Breuer et al. (48) reported a case of an acute stroke in an obese patient (BMI 44.7 kg/m2, weight 153 kg) who was on dabigatran treatment. They decided to replace dabigatran with vitamin K antagonist because the peak plasma level of dabigatran was 50 ng/mL and this value was below the 25th percentile of the therapeutic levels. Decreased creatinine clearance and the concomitant use of a proton pump inhibitor were considered as possible causes for the stroke episode (48). Rafferty et al. (49) reported a case of acute pulmonary embolism in an obese patient with AF using dabigatran (150 mg twice), and they commented that the possible reason was the increased creatinine clearance. In another case report by Safourisa et al. (50), an obese non-diabetic patient (124 kg, BMI 39.6 kg/m2) using dabigatran 150 mg twice a day with the indication of non-valvular AF experienced a stroke episode. The creatinine clearance of this patient was calculated to be 132 mL/min and the dabigatran levels detected using Hemoclot® thrombin inhibitor assay were lower than the therapeutic levels. The drug was substituted with rivaroxaban and the rivaroxaban plasma levels were evaluated with Direct factor Xa Inhibitor (DiXaL®) and found to be in the therapeutic range. They also addressed that rivaroxaban had a stronger pharmacotherapeutic effect than dabigatran in obese non-diabetic patients (50).

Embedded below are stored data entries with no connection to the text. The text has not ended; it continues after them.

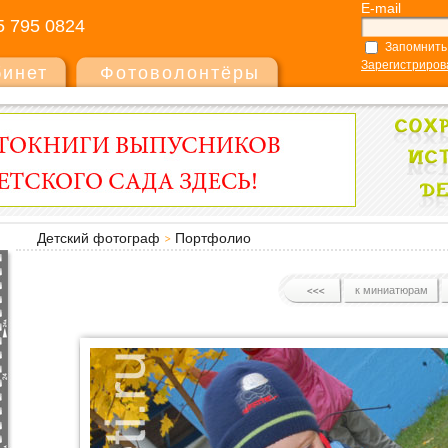
E-mail
5 795 0824
Запомнить
Зарегистриров
бинет
Фотоволонтёры
Детский фотограф
Портфолио
к миниатюрам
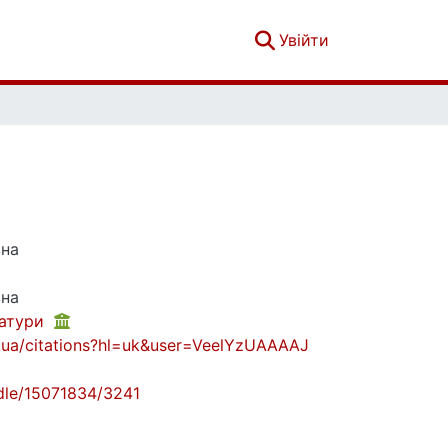
(current)
Увійти
вна
вна
ратури
m.ua/citations?hl=uk&user=VeelYzUAAAAJ
andle/15071834/3241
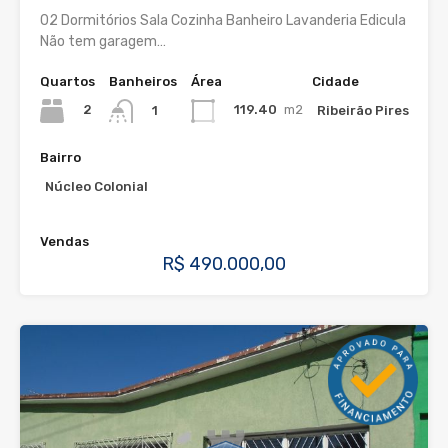
02 Dormitórios Sala Cozinha Banheiro Lavanderia Edicula
Não tem garagem…
Quartos
Banheiros
Área
Cidade
2
119.40
m2
Ribeirão Pires
1
Bairro
Núcleo Colonial
Vendas
R$ 490.000,00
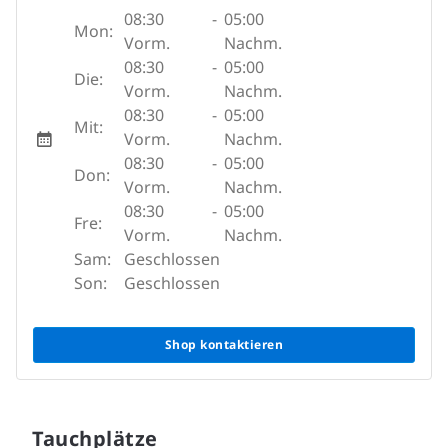
08:30
-
05:00
Mon:
Vorm.
Nachm.
08:30
-
05:00
Die:
Vorm.
Nachm.
08:30
-
05:00
Mit:
Vorm.
Nachm.
08:30
-
05:00
Don:
Vorm.
Nachm.
08:30
-
05:00
Fre:
Vorm.
Nachm.
Sam:
Geschlossen
Son:
Geschlossen
Shop kontaktieren
Tauchplätze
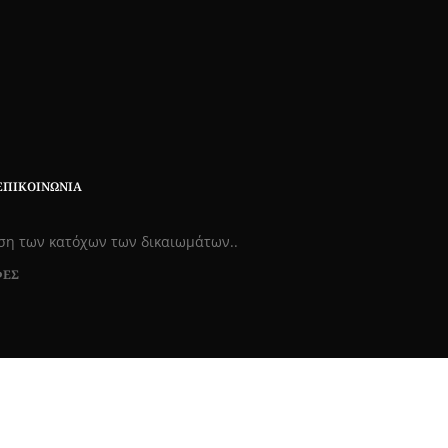
ΕΠΙΚΟΙΝΩΝΊΑ
εση των κατόχων των δικαιωμάτων..
ΦΕΣ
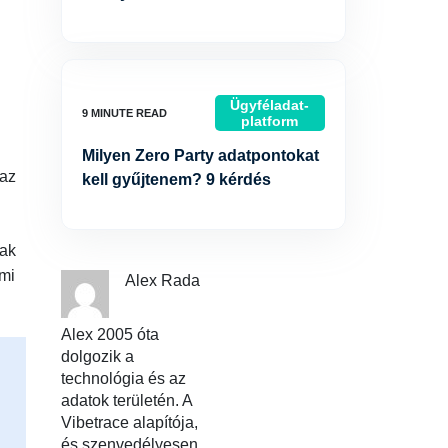
Ügyféladat-
platform
Milyen Zero Party adatpontokat
 az
kell gyűjtenem? 9 kérdés
nak
ami
Alex Rada
Alex 2005 óta
dolgozik a
technológia és az
adatok területén. A
Vibetrace alapítója,
és szenvedélyesen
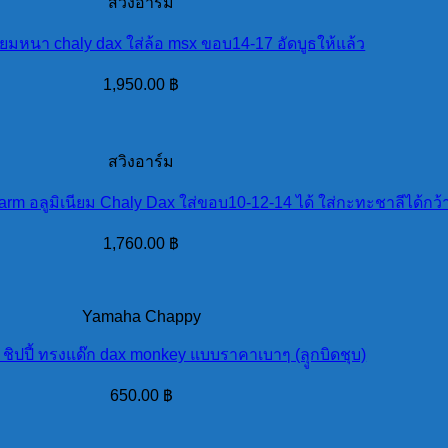
สวิงอาร์ม
ียมหนา chaly dax ใส่ล้อ msx ขอบ14-17 อัดบูธให้แล้ว
1,950.00
฿
สวิงอาร์ม
arm อลูมิเนียม Chaly Dax ใส่ขอบ10-12-14 ได้ ใส่กะทะชาลีได้กว้า
1,760.00
฿
Yamaha Chappy
 ชิปปี้ ทรงแด๊ก dax monkey แบบราคาเบาๆ (ลุูกบิดชุบ)
650.00
฿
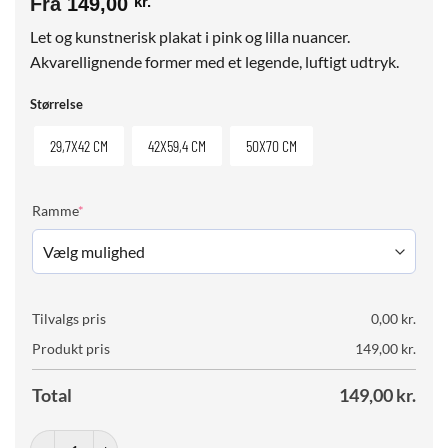
Fra
149,00
kr.
Let og kunstnerisk plakat i pink og lilla nuancer.
Akvarellignende former med et legende, luftigt udtryk.
Størrelse
29,7X42 CM
42X59,4 CM
50X70 CM
(required)
Ramme
*
Tilvalgs pris
0,00
kr.
Produkt pris
149,00
kr.
Total
149,00
kr.
Color Float antal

Such case reports with dabigatran are more extensive but this may be a consequence of its earlier introduction into the market. However, it may be rational to use drugs with lower renal clearance (Rivaroxaban 66%, Apixaban 27%, Edoxaban 35%) (45) in these patients because of increased creatinine clearance. Recent reports of patients with stroke or systemic embolism during NOACs treatment have raised concerns about the efficacy of these agents in obese and morbidly obese patients. A comparison of fixed and high doses of NOACs, for safety and efficacy, in a specific obese study population would provide appropriate knowledge about the adequate dosage in these patients.

Conclusion

NOACs have emerged as popular agents marking a new era in anticoagulant therapy and have set many patients free from the dependence on vitamin K antagonists. However, it should be kept in mind that effective doses of these agents may require refinement in specific patient subgroups. Therefore, further studies are required to determine and establish the effective dose in this growing subgroup of obese patients.